Synthesis of di(11-undecanal) disulfide

The synthesis of di(10-decanal) disulfide and its use in the creation of gold-thiol self-assembled monolayers (SAMs) for the fabrication of DNA and protein arrays has been previously reported [26, 27]. In the present study, a similar molecule, di(11-undecanal) disulfide, was prepared using an improved synthetic scheme and employed as described previously. The new synthesis reduces the number of synthetic steps required while increasing the overall product yield by 48% to give a final reaction yield of 74%. 2.0 grams (97% purity, Aldrich, 9.8 mmol) of 11-mercapto-1-undecanol was dissolved in 15.0 mL of anhydrous dichloromethane (99.8% purity) and placed in an ice bath. 0.27 mL of bromine (99.99% purity, Aldrich, 5.4mmol) was added with stirring.

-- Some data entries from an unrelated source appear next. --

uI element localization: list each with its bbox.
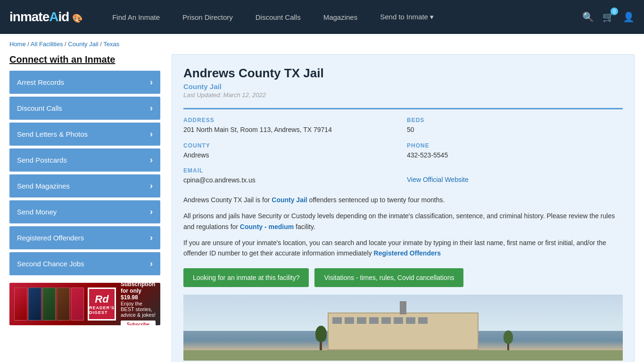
nav-prison-directory[interactable]: Prison Directory (171, 0, 244, 34)
beds-label: BEDS (407, 117, 623, 123)
sidebar-item-send-letters-photos[interactable]: Send Letters & Photos › (9, 123, 160, 146)
nav-send-to-inmate[interactable]: Send to Inmate ▾ (369, 0, 445, 34)
chevron-right-icon: › (150, 129, 153, 139)
beds-value: 50 (407, 125, 623, 135)
chevron-right-icon: › (150, 207, 153, 217)
sidebar-item-send-postcards[interactable]: Send Postcards › (9, 148, 160, 172)
description-1: Andrews County TX Jail is for County Jai… (183, 195, 623, 205)
visitations-button[interactable]: Visitations - times, rules, Covid cancel… (314, 268, 463, 287)
county-block: COUNTY Andrews (183, 142, 399, 160)
description-3: If you are unsure of your inmate's locat… (183, 238, 623, 259)
logo[interactable]: inmateAid 🎨 (9, 9, 82, 25)
cart-icon[interactable]: 🛒 0 (603, 11, 614, 23)
sidebar-item-send-magazines[interactable]: Send Magazines › (9, 174, 160, 197)
sidebar-item-send-money[interactable]: Send Money › (9, 200, 160, 223)
email-value: cpina@co.andrews.tx.us (183, 176, 399, 185)
beds-block: BEDS 50 (407, 117, 623, 135)
nav-actions: 🔍 🛒 0 👤 (582, 11, 635, 23)
sidebar: Connect with an Inmate Arrest Records › … (9, 54, 160, 362)
email-label: EMAIL (183, 167, 399, 174)
sidebar-item-registered-offenders[interactable]: Registered Offenders › (9, 226, 160, 249)
search-icon[interactable]: 🔍 (582, 11, 594, 23)
facility-title: Andrews County TX Jail (183, 66, 623, 81)
nav-discount-calls[interactable]: Discount Calls (244, 0, 312, 34)
website-link[interactable]: View Official Website (407, 176, 469, 183)
advertisement: Rd READER'SDIGEST 1 Year Subscription fo… (9, 283, 160, 325)
chevron-right-icon: › (150, 233, 153, 243)
website-block: WEBSITE View Official Website (407, 167, 623, 185)
description-2: All prisons and jails have Security or C… (183, 211, 623, 232)
user-icon[interactable]: 👤 (623, 11, 635, 23)
county-label: COUNTY (183, 142, 399, 149)
address-label: ADDRESS (183, 117, 399, 123)
nav-links: Find An Inmate Prison Directory Discount… (101, 0, 582, 34)
county-value: Andrews (183, 151, 399, 160)
find-inmate-button[interactable]: Looking for an inmate at this facility? (183, 268, 309, 287)
chevron-right-icon: › (150, 77, 153, 87)
phone-value: 432-523-5545 (407, 151, 623, 160)
sidebar-item-second-chance-jobs[interactable]: Second Chance Jobs › (9, 252, 160, 275)
address-block: ADDRESS 201 North Main St, Room 113, And… (183, 117, 399, 135)
readers-digest-logo: Rd READER'SDIGEST (88, 288, 116, 321)
content-panel: Andrews County TX Jail County Jail Last … (172, 54, 635, 362)
phone-block: PHONE 432-523-5545 (407, 142, 623, 160)
cart-badge: 0 (611, 8, 618, 15)
main-container: Connect with an Inmate Arrest Records › … (0, 54, 644, 362)
chevron-right-icon: › (150, 181, 153, 191)
breadcrumb-county-jail[interactable]: County Jail (68, 41, 98, 48)
facility-image (183, 295, 623, 361)
ad-text: 1 Year Subscription for only $19.98 Enjo… (121, 283, 156, 325)
navigation: inmateAid 🎨 Find An Inmate Prison Direct… (0, 0, 644, 34)
chevron-right-icon: › (150, 155, 153, 165)
email-block: EMAIL cpina@co.andrews.tx.us (183, 167, 399, 185)
breadcrumb-all-facilities[interactable]: All Facilities (31, 41, 63, 48)
county-medium-link[interactable]: County - medium (240, 223, 294, 230)
county-jail-link[interactable]: County Jail (272, 196, 307, 204)
ad-subscribe-button[interactable]: Subscribe Now (121, 321, 156, 325)
registered-offenders-link[interactable]: Registered Offenders (374, 249, 441, 257)
address-value: 201 North Main St, Room 113, Andrews, TX… (183, 125, 399, 135)
facility-type: County Jail (183, 82, 623, 90)
sidebar-item-discount-calls[interactable]: Discount Calls › (9, 97, 160, 120)
sidebar-title: Connect with an Inmate (9, 54, 160, 65)
magazine-covers (14, 288, 84, 321)
breadcrumb: Home / All Facilities / County Jail / Te… (0, 34, 644, 54)
sidebar-item-arrest-records[interactable]: Arrest Records › (9, 71, 160, 94)
nav-magazines[interactable]: Magazines (312, 0, 369, 34)
breadcrumb-texas[interactable]: Texas (103, 41, 119, 48)
chevron-right-icon: › (150, 103, 153, 113)
action-buttons: Looking for an inmate at this facility? … (183, 268, 623, 287)
nav-find-inmate[interactable]: Find An Inmate (101, 0, 171, 34)
facility-info-grid: ADDRESS 201 North Main St, Room 113, And… (183, 108, 623, 185)
facility-last-updated: Last Updated: March 12, 2022 (183, 91, 623, 99)
breadcrumb-home[interactable]: Home (9, 41, 26, 48)
chevron-right-icon: › (150, 259, 153, 269)
phone-label: PHONE (407, 142, 623, 149)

The formation of di(11-undecanol) disulfide was monitored by thin-layer chromatography (TLC) on silica (9:1 hexanes:EtOAc). The product was washed with a saturated solution of sodium bisulfite to remove any excess bromine and then dried to yield a white solid (1.9 g, 4.7 mmol, 96% yield). ¹H NMR (CDCl₃) δ: 4.80 (s, 1H), 3.52 (t, 2H), 2.56 (t, 2H), 1.54 (m, 4H), 1.41 (m, 4H), 1.40–1.25 (m, 10H).

The di(11-undecanol) disulfide was redissolved in 15.0 mL of anhydrous dichloromethane and slowly added to a round bottom flask containing 4.8 g of Dess-Martin periodane (97% purity, Aldrich, 11.3 mmol) in 10.0 mL anhydrous dichloromethane and stirred for 4 hours under nitrogen. The reaction progress was monitored via TLC on silica (9:1 hexanes:EtOAc). Upon completion the product was washed with a saturated bicarbonate solution, and purified using column chromatography (silica gel, 9:1 hexanes:EtOAc). This yielded a white solid (1.51 g, 3.8 mmol, 80% yield) that was identified as di(11-undecanal) disulfide using ¹H NMR. ¹H NMR (CDCl₃) δ: 9.75 (t, 1H), 2.56 (t, 2H), 2.40 (t, 2H), 1.56 (m, 4H), 1.42 (m, 2H), 1.40–1.25 (m, 10H).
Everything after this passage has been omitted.